Abstract
A fundamental challenge for human neuroscience is to relate imprecise measures of the brain with imprecise measures of behaviour. The recent study by Marek et al. (1) has demonstrated the perils of naively relating the two by showing that correlations between such measures are generally small and unstable under resampling unless very large samples (i.e., N > 2,000) are investigated. The importance of this seminal contribution cannot be overstated, as it comprehensively shows the limits of currently widespread approaches for brain-wide association studies (BWASs). Should we simply accept that small correlations are the norm, or can we improve our measurements in the hope of augmenting our effect sizes?

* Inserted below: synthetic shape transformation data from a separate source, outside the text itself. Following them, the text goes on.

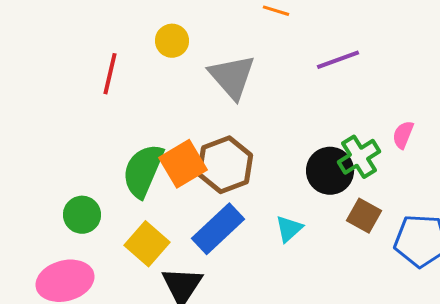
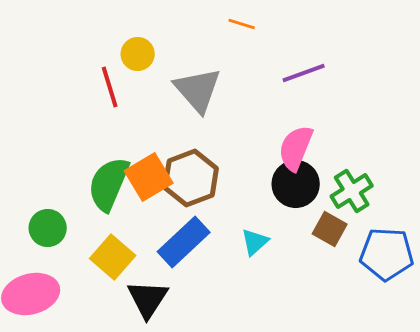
red line: (110, 74) -> (110, 87), moved, turned -30
pink semicircle: (403, 135) -> (296, 148), moved, size x1.6
green cross: (359, 157) -> (352, 191), moved

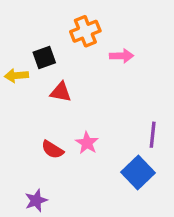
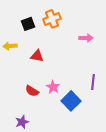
pink arrow: (122, 56) -> (86, 38), moved
black square: (44, 58) -> (28, 24), moved
blue square: (138, 173) -> (71, 101), moved

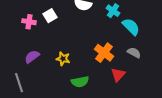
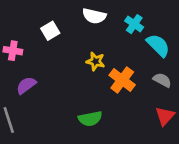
pink cross: (29, 22) -> (13, 51), moved
yellow star: (63, 59) -> (96, 61), moved
red triangle: (118, 75) -> (165, 116), moved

Correlations between two variables depend on the reliability and validity of the variables (2, 3). This basic fact suggests that effect sizes can be increased by improving the fidelity of our neuroimaging and/or behavioural measures. It is common knowledge that neuroimaging measures are noisy and indirect probes of the phenotypes of interest, being affected by multiple instrument, physiological, and person-specific artefacts (4–6). The development of improved data acquisition and processing strategies is a topic of intense investigation and will undoubtedly continue to yield increasingly precise measurements of brain structure and function in the future. Here, we draw attention to the fidelity of behavioural measurements, which has received comparatively little attention in the BWAS literature. We highlight four key psychometric considerations that suggest considerable gains can be made by adopting more refined methods for quantifying behaviour.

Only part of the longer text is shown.